** Exercise input follows **

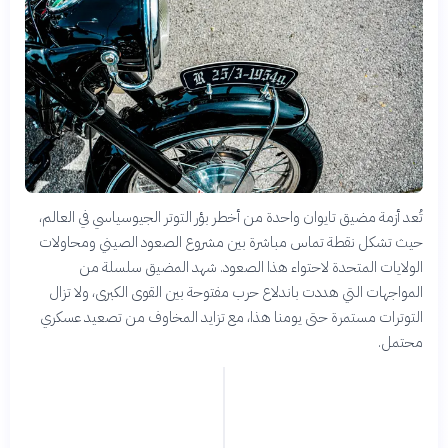
تُعد أزمة مضيق تايوان واحدة من أخطر بؤر التوتر الجيوسياسي في العالم،
حيث تشكل نقطة تماس مباشرة بين مشروع الصعود الصيني ومحاولات
الولايات المتحدة لاحتواء هذا الصعود. شهد المضيق سلسلة من
المواجهات التي هددت باندلاع حرب مفتوحة بين القوى الكبرى، ولا تزال
التوترات مستمرة حتى يومنا هذا، مع تزايد المخاوف من تصعيد عسكري
محتمل.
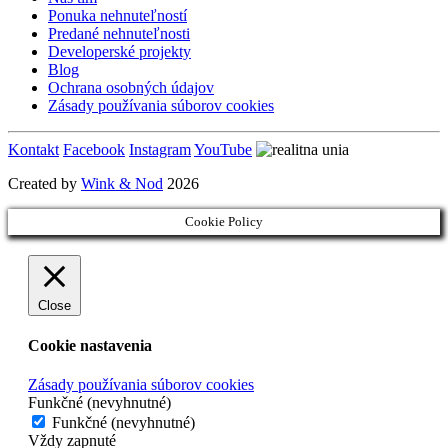
Ponuka nehnuteľností
Predané nehnuteľnosti
Developerské projekty
Blog
Ochrana osobných údajov
Zásady používania súborov cookies
Kontakt
Facebook
Instagram
YouTube
Created by
Wink & Nod
2026
Cookie Policy
Close
Cookie nastavenia
Zásady používania súborov cookies
Funkčné (nevyhnutné)
Funkčné (nevyhnutné)
Vždy zapnuté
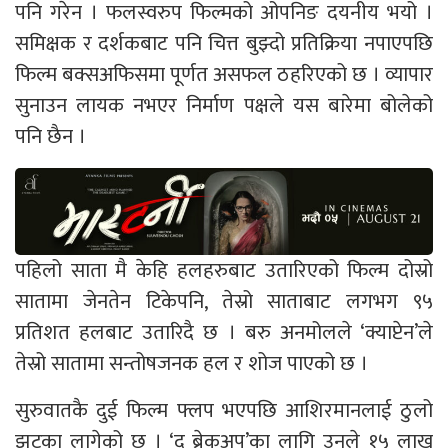
पनि गरेन । फलस्वरुप फिल्मको ओपनिङ दयनीय भयो ।
समिक्षक र दर्शकबाट पनि चित्त बुझ्दो प्रतिक्रिया नपाएपछि
फिल्म बक्सअफिसमा पूर्णत असफल ठहरिएको छ । व्यापार
सुनाउन लायक नभएर निर्माण पक्षले यस बारेमा बोलेको
पनि छैन ।
पहिलो साता मै केहि हलहरुबाट उतारिएको फिल्म दोस्रो
सातामा जेनतेन टिकेपनि, तेस्रो साताबाट लगभग ९५
प्रतिशत हलबाट उतारिदै छ । बरु अनमोलले ‘क्याप्टेन’ले
तेस्रो सातामा सन्तोषजनक हल र शोज पाएको छ ।
सुरुवातकै दुई फिल्म फ्लप भएपछि आशिरमानलाई ठुलो
झट्का लागेको छ । ‘द ब्रेकअप’का लागि उनले १५ लाख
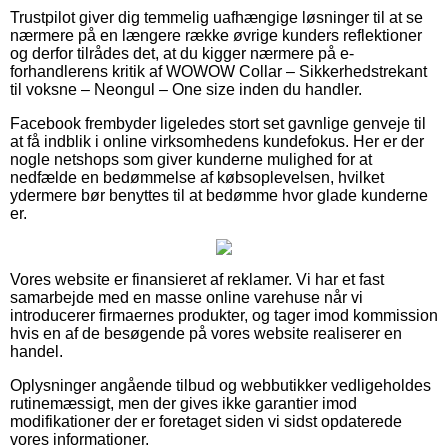
Trustpilot giver dig temmelig uafhængige løsninger til at se
nærmere på en længere række øvrige kunders reflektioner
og derfor tilrådes det, at du kigger nærmere på e-
forhandlerens kritik af WOWOW Collar – Sikkerhedstrekant
til voksne – Neongul – One size inden du handler.
Facebook frembyder ligeledes stort set gavnlige genveje til
at få indblik i online virksomhedens kundefokus. Her er der
nogle netshops som giver kunderne mulighed for at
nedfælde en bedømmelse af købsoplevelsen, hvilket
ydermere bør benyttes til at bedømme hvor glade kunderne
er.
Vores website er finansieret af reklamer. Vi har et fast
samarbejde med en masse online varehuse når vi
introducerer firmaernes produkter, og tager imod kommission
hvis en af de besøgende på vores website realiserer en
handel.
Oplysninger angående tilbud og webbutikker vedligeholdes
rutinemæssigt, men der gives ikke garantier imod
modifikationer der er foretaget siden vi sidst opdaterede
vores informationer.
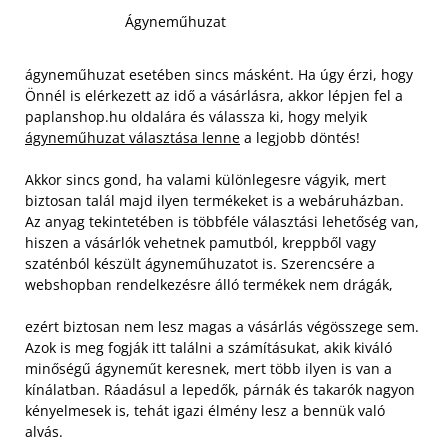
Ágyneműhuzat
ágyneműhuzat esetében sincs másként. Ha úgy érzi, hogy
Önnél is elérkezett az idő a vásárlásra, akkor lépjen fel a
paplanshop.hu oldalára és válassza ki, hogy melyik
ágyneműhuzat választása lenne
a legjobb döntés!
Akkor sincs gond, ha valami különlegesre vágyik, mert
biztosan talál majd ilyen termékeket is a webáruházban.
Az anyag tekintetében is többféle választási lehetőség van,
hiszen a vásárlók vehetnek pamutból, kreppből vagy
szaténból készült ágyneműhuzatot is. Szerencsére a
webshopban rendelkezésre álló termékek nem drágák,
ezért biztosan nem lesz magas a vásárlás végösszege sem.
Azok is meg fogják itt találni a számításukat, akik kiváló
minőségű ágyneműt keresnek, mert több ilyen is van a
kínálatban. Ráadásul a lepedők, párnák és takarók nagyon
kényelmesek is, tehát igazi élmény lesz a bennük való
alvás.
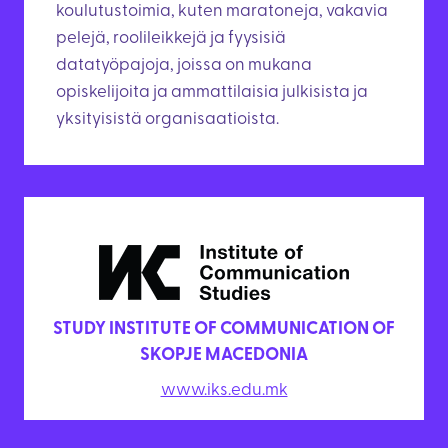
koulutustoimia, kuten maratoneja, vakavia
pelejä, roolileikkejä ja fyysisiä
datatyöpajoja, joissa on mukana
opiskelijoita ja ammattilaisia julkisista ja
yksityisistä organisaatioista.
STUDY INSTITUTE OF COMMUNICATION OF
SKOPJE MACEDONIA
www.iks.edu.mk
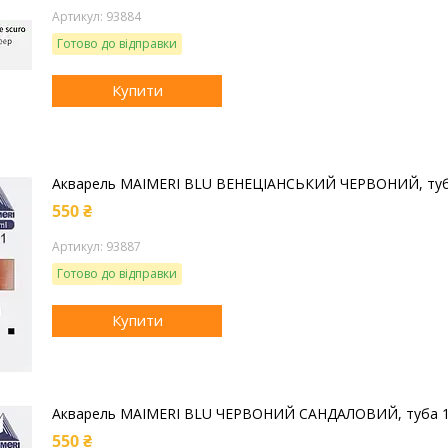
93884
Готово до відправки
Купити
Акварель MAIMERI BLU ВЕНЕЦІАНСЬКИЙ ЧЕРВОНИЙ, туб
550 ₴
93887
Готово до відправки
Купити
Акварель MAIMERI BLU ЧЕРВОНИЙ САНДАЛОВИЙ, туба 1
550 ₴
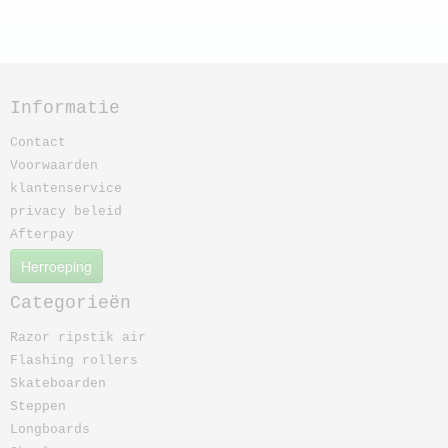
Informatie
Contact
Voorwaarden
klantenservice
privacy beleid
Afterpay
Herroeping
Categorieën
Razor ripstik air
Flashing rollers
Skateboarden
Steppen
Longboards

** End of Exercise input **

If a line in the records above includes the string "hogy", copy it.

ágyneműhuzat esetében sincs másként. Ha úgy érzi, hogy
paplanshop.hu oldalára és válassza ki, hogy melyik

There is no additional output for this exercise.